Every year on Thanksgiving, in between backyard games of spud and plates piled high with mashed potatoes and strawberry mush pie, my family passes around a composition book. Its cover is bound in a paper grocery bag and adorned in doodles, and at the top it reads “Thankful Book” in my mom’s block print. The first entry is dated to 2005, and since then its pages (wide ruled, I believe) have been filled with words of gratitude and reflection.

I can remember flipping through the Thankful Book and struggling to read my aunts and uncles’ cursive script while trying to decide what to include in my own entry. I will admit, to my own dismay, that I managed to escape writing in the Thankful Book on more than a couple Thanksgiving afternoons. I knew I had plenty to be thankful for, but the dessert table and my cousins out back were calling to me, and I couldn’t find the words. This year, the words are coming easier. So, from across the Atlantic in Kedougou, Senegal, here’s my 2015 Thankful Book entry.

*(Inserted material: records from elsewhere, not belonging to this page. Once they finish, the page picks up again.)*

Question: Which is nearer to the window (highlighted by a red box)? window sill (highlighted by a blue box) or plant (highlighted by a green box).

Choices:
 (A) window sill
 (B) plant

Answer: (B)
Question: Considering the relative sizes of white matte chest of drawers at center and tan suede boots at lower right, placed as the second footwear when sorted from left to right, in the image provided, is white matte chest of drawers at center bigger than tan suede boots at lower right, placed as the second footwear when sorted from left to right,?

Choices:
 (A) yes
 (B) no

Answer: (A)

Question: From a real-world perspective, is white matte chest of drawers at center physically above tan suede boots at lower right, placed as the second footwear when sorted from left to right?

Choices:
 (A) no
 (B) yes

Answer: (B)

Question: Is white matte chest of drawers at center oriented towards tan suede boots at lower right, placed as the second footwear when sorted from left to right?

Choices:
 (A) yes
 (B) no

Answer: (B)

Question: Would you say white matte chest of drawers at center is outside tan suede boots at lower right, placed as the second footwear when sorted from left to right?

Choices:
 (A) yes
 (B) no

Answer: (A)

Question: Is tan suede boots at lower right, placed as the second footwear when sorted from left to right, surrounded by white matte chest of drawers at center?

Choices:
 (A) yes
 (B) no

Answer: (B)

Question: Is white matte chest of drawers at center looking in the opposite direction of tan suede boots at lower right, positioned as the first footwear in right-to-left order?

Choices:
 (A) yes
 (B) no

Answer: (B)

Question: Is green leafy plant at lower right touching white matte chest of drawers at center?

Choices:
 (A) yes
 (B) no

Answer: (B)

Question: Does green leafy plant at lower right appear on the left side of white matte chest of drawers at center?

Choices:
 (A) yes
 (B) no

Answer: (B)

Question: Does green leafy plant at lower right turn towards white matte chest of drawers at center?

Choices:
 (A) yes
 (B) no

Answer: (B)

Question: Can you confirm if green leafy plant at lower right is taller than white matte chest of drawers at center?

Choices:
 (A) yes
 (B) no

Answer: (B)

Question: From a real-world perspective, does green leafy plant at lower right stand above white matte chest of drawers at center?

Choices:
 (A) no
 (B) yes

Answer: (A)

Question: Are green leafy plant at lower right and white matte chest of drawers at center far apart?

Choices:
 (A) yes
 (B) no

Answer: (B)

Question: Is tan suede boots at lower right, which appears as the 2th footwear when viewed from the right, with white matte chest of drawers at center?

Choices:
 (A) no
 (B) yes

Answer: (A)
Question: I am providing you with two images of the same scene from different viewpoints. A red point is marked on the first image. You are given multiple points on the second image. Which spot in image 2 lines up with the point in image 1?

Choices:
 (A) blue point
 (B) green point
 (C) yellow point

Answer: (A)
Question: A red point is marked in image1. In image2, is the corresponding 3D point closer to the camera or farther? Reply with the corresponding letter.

I’m thankful to have a secure home, food on my plate, a school to attend, and a family to love.

I’m thankful for the roof over my head and bed under my bum, and for nutritious meals and water I don’t have to think twice about drinking, and for the ability to write this entry and to have people who care enough to read it. I’m thankful, as my mom always says, to have everything I need and most of what I want. I’m thankful to have won the birth lottery, because when you add up all those thankfuls they amount to a life overflowing with opportunity and possibility— a life I did nothing to deserve yet was lucky enough to be born into.

But really what I’m thankful for this year is to know. I’m thankful to know that everything I’ve been given— security, health, education, family— are not givens. They’re not handed out like business cards at a meeting or flyers at a fair. They’re irreplaceable and precious. So so precious. And the weight they carry, the influence they have on you and me, is sometimes hard to see. It’s hard to see that the math final you have to study for and your mom telling you to clean your room are precious. Cause they don’t always feel precious. But they are. And I’m thankful to know that.

This year, I’m thankful to know.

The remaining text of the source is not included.